Factors that facilitated or constrained implementation by stage of community-led total sanitation.
| Implementation and community-related factors ( | No. of documents (%) | Stage of CLTS | ||
|---|---|---|---|---|
| Pretriggering | Triggering | Posttriggering | ||
| Policy environment | ||||
| National government awareness and buy-in for CLTS | 41 (21%) | X | X | X |
| National sanitation policy vis-à-vis CLTS implementation | 37 (19%) | X | X | |
| Ambitious national ODF and/or sanitation targets | 26 (13%) | X | X | |
| History of latrine subsidy provision in the country | 21 (11%) | X | X | X |
| Ongoing latrine subsidy programs near triggered communities | 20 (10%) | X | ||
| Implementation quality | ||||
| Triggering quality | 80 (40%) | X | ||
| Frequency and effectiveness of follow-up activities in villages | 54 (27%) | X | ||
| Facilitator skill | 45 (23%) | X | X | |
| Provision of technical support on latrine construction | 44 (22%) | X | ||
| Community enforcement measures for noncompliance | 39 (20%) | X | ||
| Provision of incentives or rewards to villages for ODF status | 32 (16%) | X | ||
| Planning | 30 (15%) | X | X | X |
| Provision of latrine subsidies in triggered communities | 25 (13%) | X | ||
| Provision of incentives to community volunteers | 13 (7%) | X | X | |
| Presence of exchange visits between community leaders | 12 (6%) | X | ||
| Administrative context | ||||
| Local government ownership of CLTS | 84 (42%) | X | X | |
| Institutional capacity of implementers | 66 (33%) | X | X | X |
| Administrative and financial arrangements | 60 (30%) | X | X | X |
| Presence and functioning of M&E system | 42 (21%) | X | ||
| Coordination between implementing organizations | 37 (19%) | X | X | X |
| Presence/functioning of sanitation working groups | 14 (7%) | X | ||
| Community environment | ||||
| Climate conditions | 33 (17%) | X | X | |
| Soil or groundwater conditions | 28 (14%) | X | X | |
| Access to water in community | 23 (12%) | X | X | |
| Remoteness of community | 13 (7%) | X | X | |
| Community capacity | ||||
| Access to supply of latrine hardware | 62 (31%) | X | ||
| Availability of financial resources | 54 (27%) | X | ||
| Technical knowledge of latrine construction | 24 (12%) | X | ||
| Availability of land or land ownership | 18 (9%) | X | X | |
| Availability of time to construct latrines | 11 (6%) | X | ||
| Awareness of benefits of stopping open defecation | 10 (5%) | X | X | X |
| Community participation | ||||
| Community participation in CLTS | 82 (41%) | X | X | |
| Presence of village-level leadership | 50 (25%) | X | X | X |
| Initiative of “natural leaders” | 29 (15%) | X | ||
| Social cohesion | 27 (14%) | X | X | X |
| Sense of community responsibility | 25 (13%) | X | X | |
| Traditional beliefs about women and children's role in society | 9 (5%) | X | X | |
| Community behavior | ||||
| Expectation of subsidy for latrines | 29 (15%) | X | ||
| Preference for open defecation | 20 (10%) | X | X | |
| Traditional beliefs regarding open defecation | 19 (10%) | X | X | |
| Alternative priorities (other than sanitation) | 14 (7%) | X | X | X |
| Community's trust in implementers' motives | 11 (6%) | X | X | |
| Preference for a better latrine | 10 (5%) | X | ||
Abbreviations: CLTS, community-led total sanitation; M&E, monitoring and evaluation; ODF, open defecation–free.
The factors listed in this table emerged inductively from qualitative coding and analysis of all included literature.

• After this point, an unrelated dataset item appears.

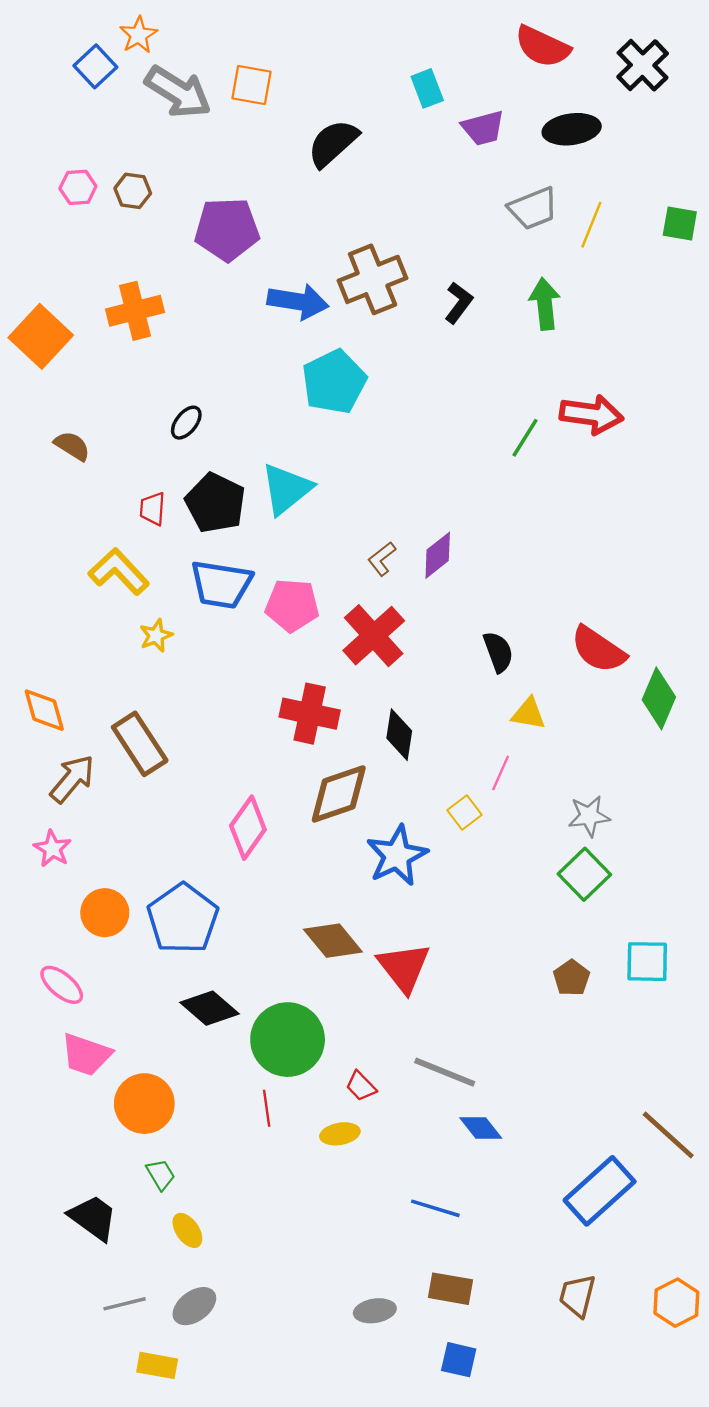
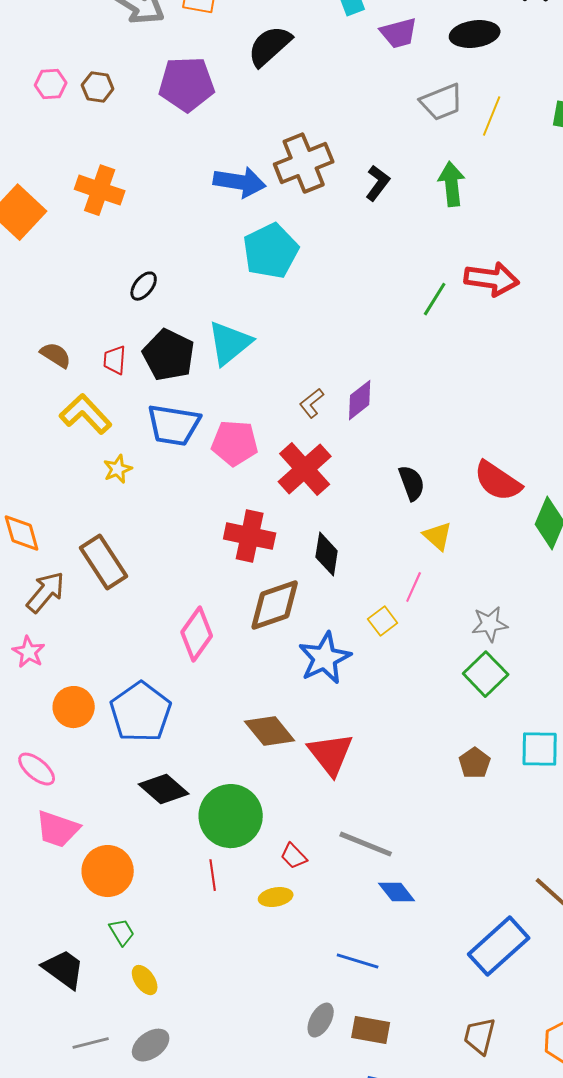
purple pentagon: (227, 229) -> (187, 84), moved
orange cross: (135, 311) -> (100, 190), turned 33
brown semicircle: (72, 446) -> (56, 355), moved
yellow triangle: (528, 714) -> (438, 536), turned 32
gray ellipse: (375, 1311) -> (321, 1020), moved, turned -52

Percentages provided are out of all 200 documents, and are meant to illustrate how frequently the respective factor was mentioned in the CLTS literature that was reviewed.
The pretriggering stage comprises community selection, facilitator training, baseline information, and community entry; the triggering stage comprises a community-wide meeting with participatory exercises to trigger shame and disgust; and the posttriggering stage includes routine follow-up visits to verify and certify ODF status in communities.